Trabalhou sem registro? Você pode receber tudo que a empresa te deve!
Muitos trabalhadores passam anos sem carteira assinada, sem saber que podem processar a empresa e receber todas as verbas retroativas.
Segundo a lei que trata do vínculo empregatício que consta na Consolidação das Leis do Trabalho (CLT), temos como base legal:
Art. 3º da CLT
“Considera-se empregado toda pessoa física que prestar serviços de natureza não eventual a empregador, sob a dependência deste e mediante salário.”
Além disso:
Art. 2º da CLT
“Considera-se empregador a empresa, individual ou coletiva, que, assumindo os riscos da atividade econômica, admite, assalaria e dirige a prestação pessoal de serviço.”
Portanto, quando a empresa não registra o funcionário, ela pode sofrer consequências graves.
O que é o reconhecimento de vínculo empregatício?
O reconhecimento do vínculo empregatício decorre da CLT (art. 2º e 3º), quando estão presentes pessoalidade, subordinação, habitualidade e onerosidade.
Mesmo sem carteira assinada, a Justiça do Trabalho pode reconhecer o vínculo se esses requisitos forem comprovados.
Quando o vínculo é reconhecido pela Justiça, a empresa é obrigada a pagar todos os direitos trabalhistas retroativos, como:
- Saldo de salário e férias vencidas;
- 13º salário proporcional;
- FGTS e multa de 40%;
- Horas extras e adicionais;
- Indenização por dano moral (em alguns casos).
O que acontece com a empresa que não registra o funcionário?
A empresa que mantém o trabalhador sem carteira assinada comete infração trabalhista grave e pode ser penalizada pela Justiça com multas, encargos e pagamento retroativo de todas as verbas.
A obrigação de a empresa registrar o trabalhador está prevista no art. 29 da CLT, que determina que o empregador faça a anotação na Carteira de Trabalho (CTPS) em até 5 dias úteis após a admissão.
Além disso, o trabalhador pode receber uma indenização por danos morais, principalmente se houve exploração, assédio ou jornada abusiva.
Quando o vínculo é reconhecido, o trabalhador tem direito a receber todos os valores atrasados desde o primeiro dia de trabalho, mesmo que tenha sido há anos!
São valores como:
- Férias + 1/3;
- 13º salário;
- FGTS e multa de 40%;
- Aviso prévio;
- Seguro-desemprego (se cabível).
Como comprovar o vínculo empregatício?
Para comprovar o vínculo é preciso reunir provas, como, e-mails, contracheques, mensagens de WhatsApp, folha de ponto (se houver), fotos no local de trabalho, testemunhas, recibos de pagamento, entre outras.
Todos estes elementos reforçam que houve ou que há vínculo de trabalho.
Quais são os requisitos para ter o vínculo empregatício reconhecido?
Os requisitos para ter o vínculo empregatício reconhecido consta no art. 3º da CLT, que são: pessoa física, pessoalidade, onerosidade, habitualidade e subordinação.
Basicamente, esses elementos devem estar presentes na prática da relação do trabalho, independentemente do nome dado ao contrato ou o tipo dele.
Inclusive, mesmo contratos de “PJ” ou “autônomo” podem ser considerados ‘empregados’ se houver subordinação.
>>> Saiba mais: PJ Tem Vínculo Empregatício?

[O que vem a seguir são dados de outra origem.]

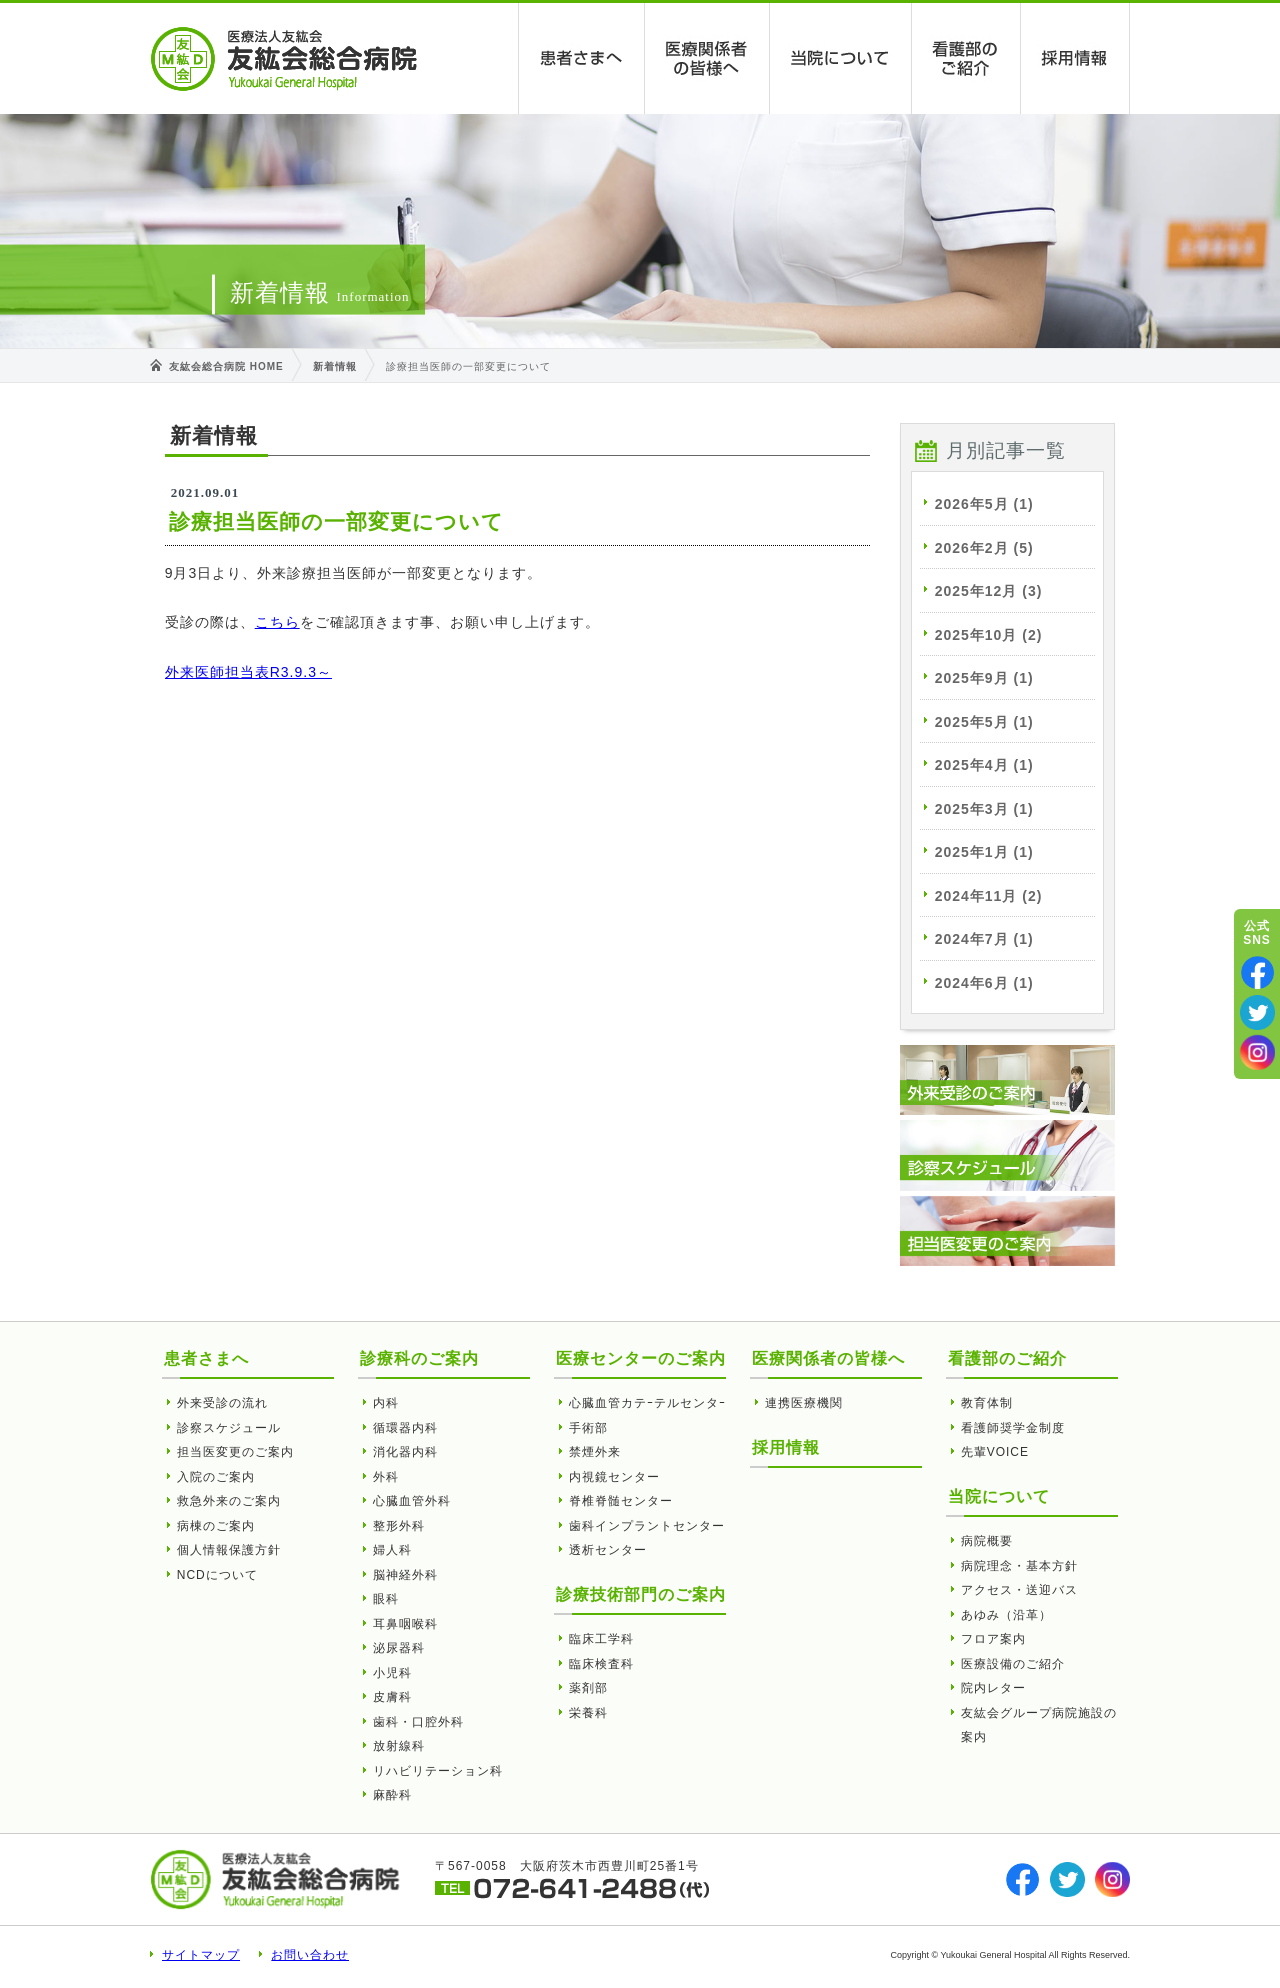 The height and width of the screenshot is (1988, 1280). Describe the element at coordinates (588, 1713) in the screenshot. I see `栄養科` at that location.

SAIBA COMO IDENTIFICAR
Como comprovar vínculo trabalhista sendo empregada doméstica?
Para comprovar vínculo de trabalho sendo empregada doméstica, babá ou cuidador de idosos, é preciso demonstrar os requisitos que aparecem também no art. 1º da Lei Complementar nº 150/2015 e do art. 3º da CLT que são: pessoalidade, subordinação, onerosidade e habitualidade (trabalho mais de 2 dias por semana).
Para comprovar o vínculo trabalhista, servem como prova mensagens, recibos de pagamentos, transferências bancárias, além de testemunhas e registros de rotina.
Vale ressaltar que a ausência de carteira assinada não impede o reconhecimento do vínculo.
O que fazer se a empresa não reconhecer o vínculo empregatício?
Se a empresa não reconhecer o vínculo empregatício, o primeiro passo é reunir provas, como mensagens, e-mails, comprovantes de pagamento, testemunhas e registros de jornada.
Em seguida, é possível ingressar com uma reclamação trabalhista na Justiça do Trabalho, pedindo o reconhecimento do vínculo e o pagamento das verbas devidas (FGTS, férias, 13º, horas extras, etc.).
Se isso não adiantar, é viável que o trabalhador entre na Justiça com a ajuda de um advogado trabalhista para ter seu direito garantido por lei.
Nesse caso, empresa ou patrão poderá ser condenado a registrar a carteira e pagar todos os direitos retroativos, além de multa ou indenização.